What is being asked:
Reproduce the material below only from the line with "Nashville, TN" to the line with "The book I received is in great condition.Ordering", both included, keeping each line exact and dropping the pictures.

Input for this task:

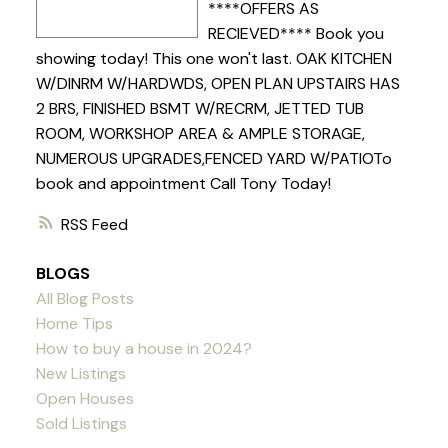
****OFFERS AS
RECIEVED**** Book you
showing today! This one won't last. OAK KITCHEN
W/DINRM W/HARDWDS, OPEN PLAN UPSTAIRS HAS
2 BRS, FINISHED BSMT W/RECRM, JETTED TUB
ROOM, WORKSHOP AREA & AMPLE STORAGE,
NUMEROUS UPGRADES,FENCED YARD W/PATIOTo
book and appointment Call Tony Today!
RSS
BLOGS
All Blog Posts
Home Tips
How to buy a house in 2024?
New Listings
Open Houses
Sold Listings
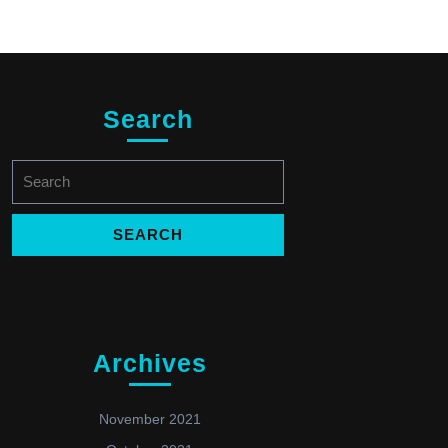
Search
Search
for:
Archives
November 2021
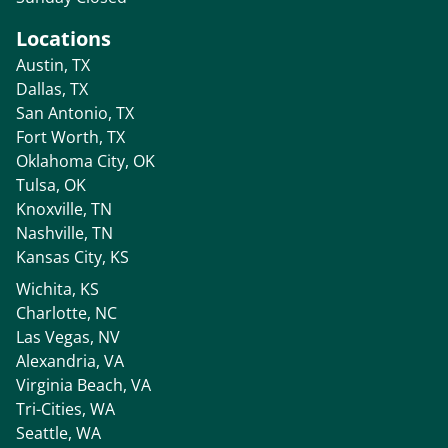
Locations
Austin, TX
Dallas, TX
San Antonio, TX
Fort Worth, TX
Oklahoma City, OK
Tulsa, OK
Knoxville, TN
Nashville, TN
Kansas City, KS
Wichita, KS
Charlotte, NC
Las Vegas, NV
Alexandria, VA
Virginia Beach, VA
Tri-Cities, WA
Seattle, WA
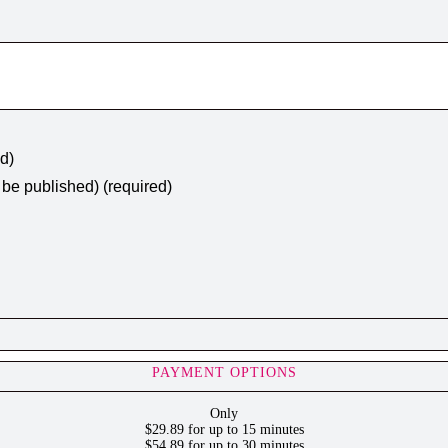
ed)
t be published) (required)
PAYMENT OPTIONS
Only
$29.89 for up to 15 minutes
$54.89 for up to 30 minutes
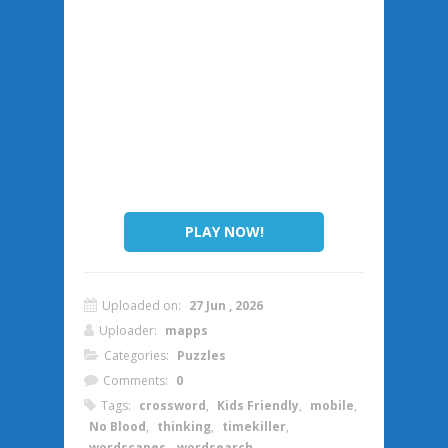
PLAY NOW!
Uploaded on:
27 Jun , 2026
Uploader:
mapps
Categories:
Puzzles
Comments:
0
Tags:
crossword
,
Kids Friendly
,
mobile
,
No Blood
,
thinking
,
timekiller
,
wordscapes
,
wordsearch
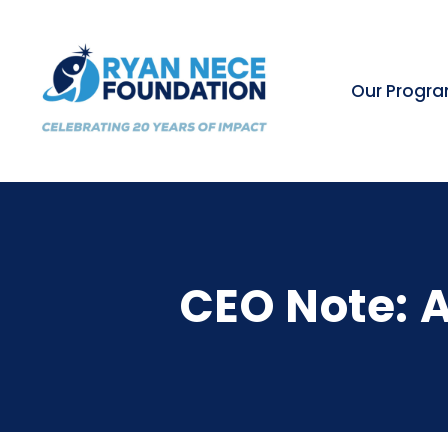
Our Progr
CEO Note: A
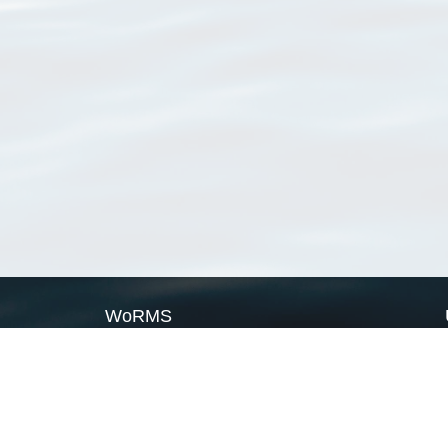
WoRMS
What is WoRMS
What is LifeWatch
Subregisters
Partners
WoRMS users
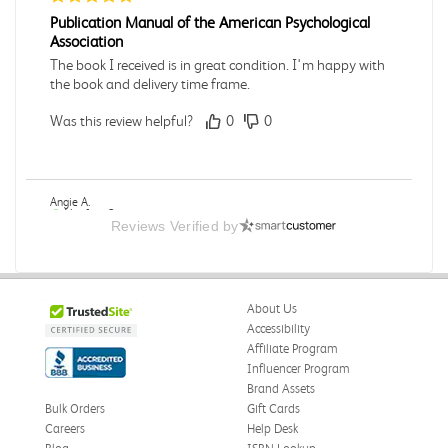
Publication Manual of the American Psychological
Association
The book I received is in great condition. I'm happy with
the book and delivery time frame.
Was this review helpful?
0
0
Angie A.
Verified Customer
Reviews Verified by
Jul 27, 2026
A Contemporary Perspective
The book I received is in great condition.Ordering and
About Us
delivery was all done in a timely manner.
Accessibility
Was this review helpful?
0
0
Affiliate Program
Influencer Program
Brand Assets
Bulk Orders
Gift Cards
Careers
Help Desk
Reyna M.
Verified Customer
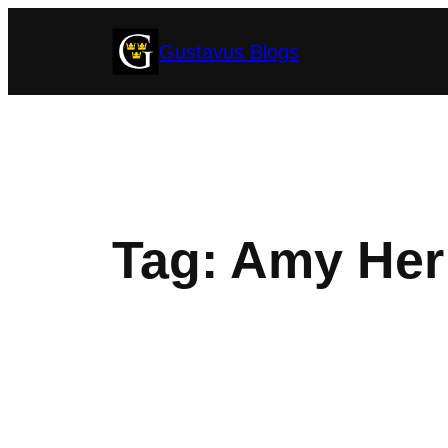
Skip
Gustavus Blogs
to
content
Tag:
Amy Her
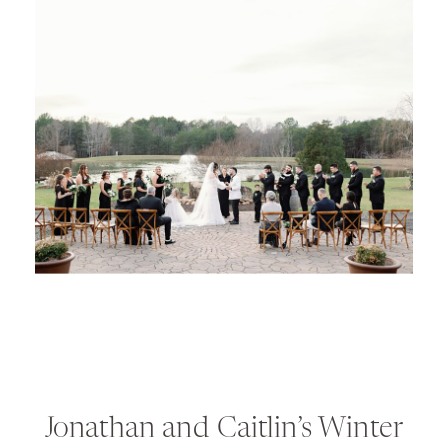
Jonathan and Caitlin’s Winter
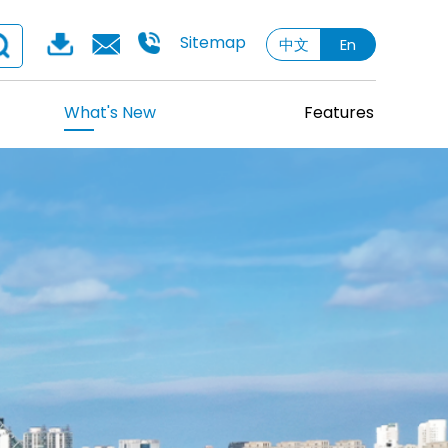
Sitemap
中文
En
What's New
Features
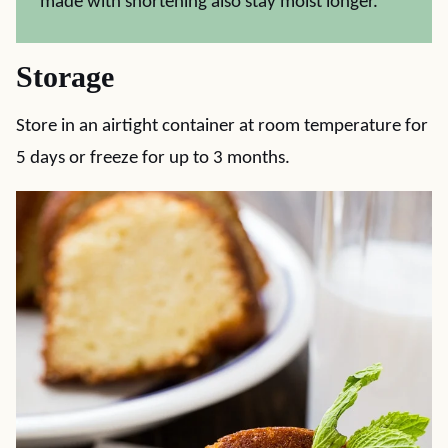
made with shortening also stay moist longer.
Storage
Store in an airtight container at room temperature for
5 days or freeze for up to 3 months.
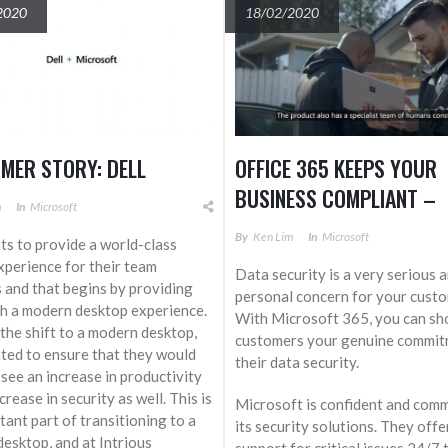
2020
18/02/2020
MER STORY: DELL
OFFICE 365 KEEPS YOUR
BUSINESS COMPLIANT –
m
In
Microsoft
AROUND THE CLOCK
By
Ken Lim
In
Microsoft
ts to provide a world-class
experience for their team
Data security is a very serious 
and that begins by providing
personal concern for your custo
h a modern desktop experience.
With Microsoft 365, you can s
the shift to a modern desktop,
customers your genuine commit
ted to ensure that they would
their data security.
 see an increase in productivity
crease in security as well. This is
Microsoft is confident and comm
tant part of transitioning to a
its security solutions. They off
esktop, and at Intrious
support for critical issues 24/7 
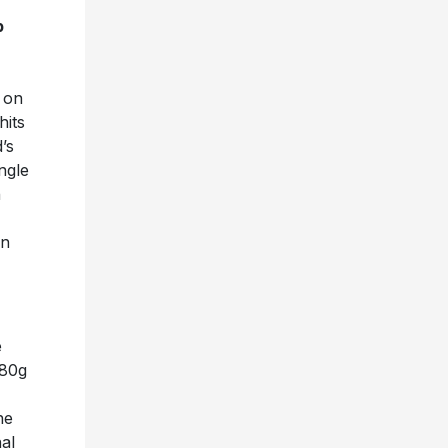
p
d on
hits
’s
ngle
n
in
e
180g
he
al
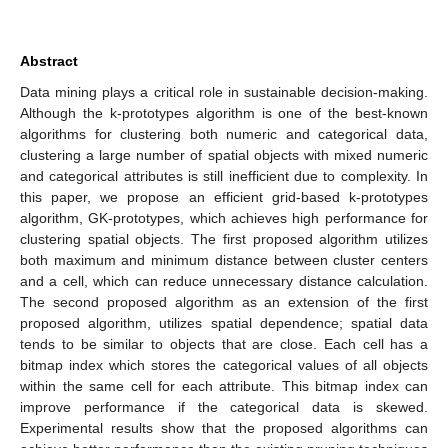
Abstract
Data mining plays a critical role in sustainable decision-making.
Although the k-prototypes algorithm is one of the best-known
algorithms for clustering both numeric and categorical data,
clustering a large number of spatial objects with mixed numeric
and categorical attributes is still inefficient due to complexity. In
this paper, we propose an efficient grid-based k-prototypes
algorithm, GK-prototypes, which achieves high performance for
clustering spatial objects. The first proposed algorithm utilizes
both maximum and minimum distance between cluster centers
and a cell, which can reduce unnecessary distance calculation.
The second proposed algorithm as an extension of the first
proposed algorithm, utilizes spatial dependence; spatial data
tends to be similar to objects that are close. Each cell has a
bitmap index which stores the categorical values of all objects
within the same cell for each attribute. This bitmap index can
improve performance if the categorical data is skewed.
Experimental results show that the proposed algorithms can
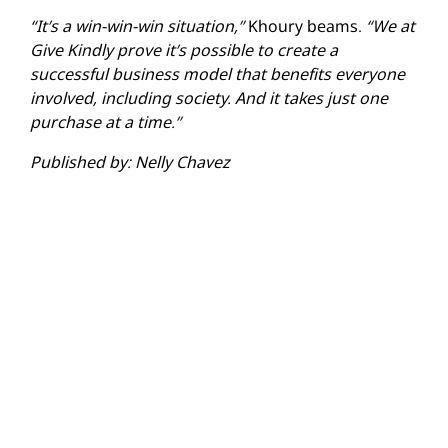
“It’s a win-win-win situation,”
Khoury beams.
“We at
Give Kindly prove it’s possible to create a
successful business model that benefits everyone
involved, including society. And it takes just one
purchase at a time.”
Published by: Nelly Chavez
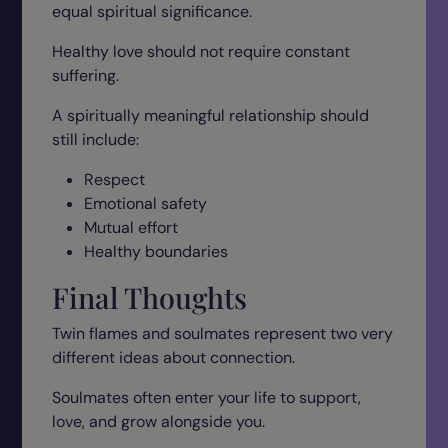
equal spiritual significance.
Healthy love should not require constant
suffering.
A spiritually meaningful relationship should
still include:
Respect
Emotional safety
Mutual effort
Healthy boundaries
Final Thoughts
Twin flames and soulmates represent two very
different ideas about connection.
Soulmates often enter your life to support,
love, and grow alongside you.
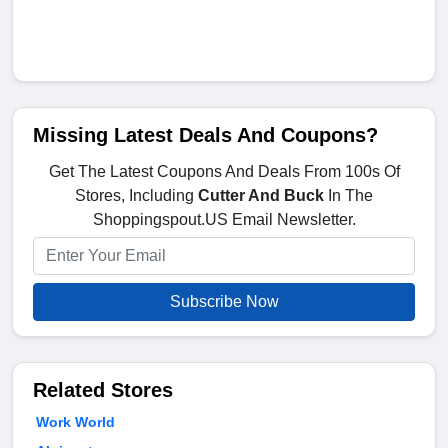
Missing Latest Deals And Coupons?
Get The Latest Coupons And Deals From 100s Of
Stores, Including
Cutter And Buck
In The
Shoppingspout.US Email Newsletter.
Subscribe Now
Related Stores
Work World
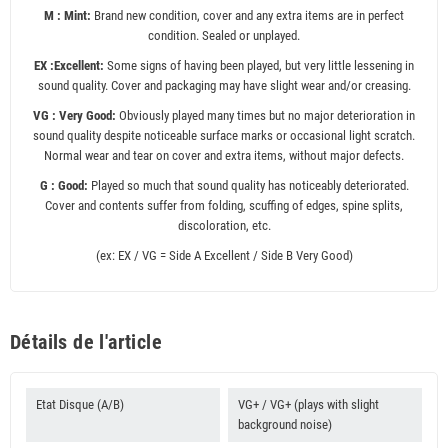
M : Mint:
Brand new condition, cover and any extra items are in perfect
condition. Sealed or unplayed.
EX :Excellent:
Some signs of having been played, but very little lessening in
sound quality. Cover and packaging may have slight wear and/or creasing.
VG : Very Good:
Obviously played many times but no major deterioration in
sound quality despite noticeable surface marks or occasional light scratch.
Normal wear and tear on cover and extra items, without major defects.
G : Good:
Played so much that sound quality has noticeably deteriorated.
Cover and contents suffer from folding, scuffing of edges, spine splits,
discoloration, etc.
(ex: EX / VG = Side A Excellent / Side B Very Good)
Détails de l'article
Etat Disque (A/B)
VG+ / VG+ (plays with slight
background noise)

Solution:
Nashville, TN
Kansas City, KS
Wichita, KS
Charlotte, NC
Las Vegas, NV
Alexandria, VA
Virginia Beach, VA
Tri-Cities, WA
Seattle, WA
ed)
t be published) (required)
PAYMENT OPTIONS
Only
$29.89 for up to 15 minutes
$54.89 for up to 30 minutes
PLAY NOW!
Uploaded on:
27 Jun , 2026
Uploader:
mapps
Categories:
Puzzles
Comments:
0
Tags:
crossword
,
Kids Friendly
,
mobile
,
No Blood
,
thinking
,
timekiller
,
wordscapes
,
wordsearch
Our Progr
CEO Note: A
WoRMS
What is WoRMS
What is LifeWatch
Subregisters
Partners
WoRMS users
Publication Manual of the American Psychological
Association
The book I received is in great condition. I'm happy with
the book and delivery time frame.
Was this review helpful?
0
0
Angie A.
Verified Customer
Reviews Verified by
Jul 27, 2026
A Contemporary Perspective
The book I received is in great condition.Ordering and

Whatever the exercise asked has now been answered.